I’m still not sure who the gun belonged to (I’ve been waiting for a police report to arrive in the mail), but there was a gun. Unloaded. In the kitchen. Apparently Rob picked it up, put a bullet in the chamber and in some crazy version of Russian Roulette, pulled the trigger.

After I hung up with the detective, Maura held me tight and we ugly cried for what felt like forever. And then came the hard part—the two most difficult phone calls I’ve ever had to make.

Rob Was

53660825_315511252495750_2467779433939861504_nI still have a lot of trouble saying the words “Rob was…” so I asked his best friend Sarah to help me out.

Rob was definitely impulsive at times, but I like to say he was spontaneous because spontaneity refers more to doing fun, wild things on the fly without a care in the world.

Rob was sarcastic, extremely sarcastic! Half the time I couldn’t tell if he was being serious or not, and he had this dark sense of humor that not many people understood or found funny (like all of the dead baby jokes he would tell).

Rob was intelligent with a wealth of random knowledge. At any moment, Robbie could educate me on the most random things, and I’d always look at him wide-eyed and sideways like, WTF? How do you know this!?
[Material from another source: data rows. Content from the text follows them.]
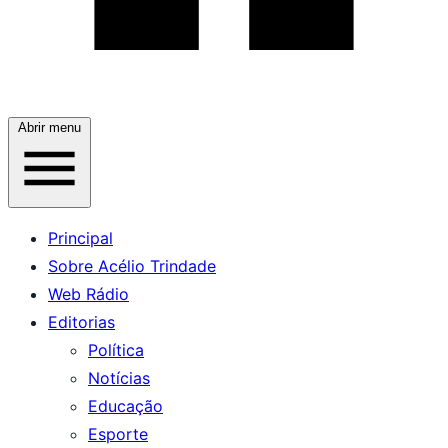
Abrir menu
Principal
Sobre Acélio Trindade
Web Rádio
Editorias
Política
Notícias
Educação
Esporte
Rob was passionate and protective–about everyone and everything he cared about. If someone looked at me or one of our friends the wrong way, you bet your ass Rob was ready to rumble! Rob always formed his own opinions on people. For instance, if people would talk shit about someone, that would intrigue Rob and made him interested in getting to know that person for himself. That’s pretty much how Rob and I became friends. Our group was mainly outcasts and misfits and Rob was the glue that held us all together. He never wanted someone to feel like the one who didn’t belong and he’d go out of his way to make someone feel welcome and wanted.
 
Rob was definitely self-destructive, but at the same time, I know he didn’t like how self-destructive he was. He’d get down on himself and feel ashamed because he knew at the end of the day what he was doing was only hurting himself.
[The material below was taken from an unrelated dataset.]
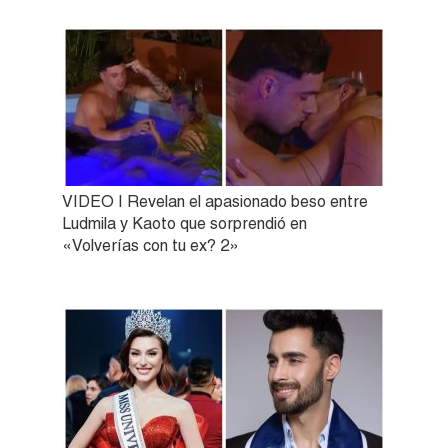
VIDEO | Revelan el apasionado beso entre
Ludmila y Kaoto que sorprendió en
«Volverías con tu ex? 2»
Rob was the center of attention at all times and it wasn’t even on purpose. He just had this way of working the room. And he had SUCH a way with the ladies! He was so confident! I often times was jealous of his confidence because he could and would do anything without holding back. He’d go after any girl, not afraid of the possible rejection and it was crazy because it worked the majority of the time! He was such a ladies man.

Rob was really just so much fun. He would make a game out of everything–mainly drinking games–but still he always made sure we were having a good time. We would play the Watching Cops drinking game or Go to Oyster Bay Beach and Sit on the Dock drinking game. Sitting at the bar, he’d take the coasters and hollow out the middle and play ring toss on the bottles and if we made it, the other person would pay for the shot.

Rob was a genuinely good person and friend. He was always doing for others even if it was at the expense of his own feelings. He was the most genuine friend I will ever know.

Rob was selfless. He had so much sadness in him that he never wanted to see others feel the same way he was feeling.

Rob was me and I was him. We really completed each other and just knowing that we were always there for each other was incredibly special. I’d always say how much he drove me crazy, but no matter what, I couldn’t and wouldn’t trade it for anything. He knew that too. He honestly valued and loved us as much as he did because he knew how much he put us through and appreciated that no matter what, we stood by his side and loved him through it all.

Rob was Rob. There’s no better way to describe him.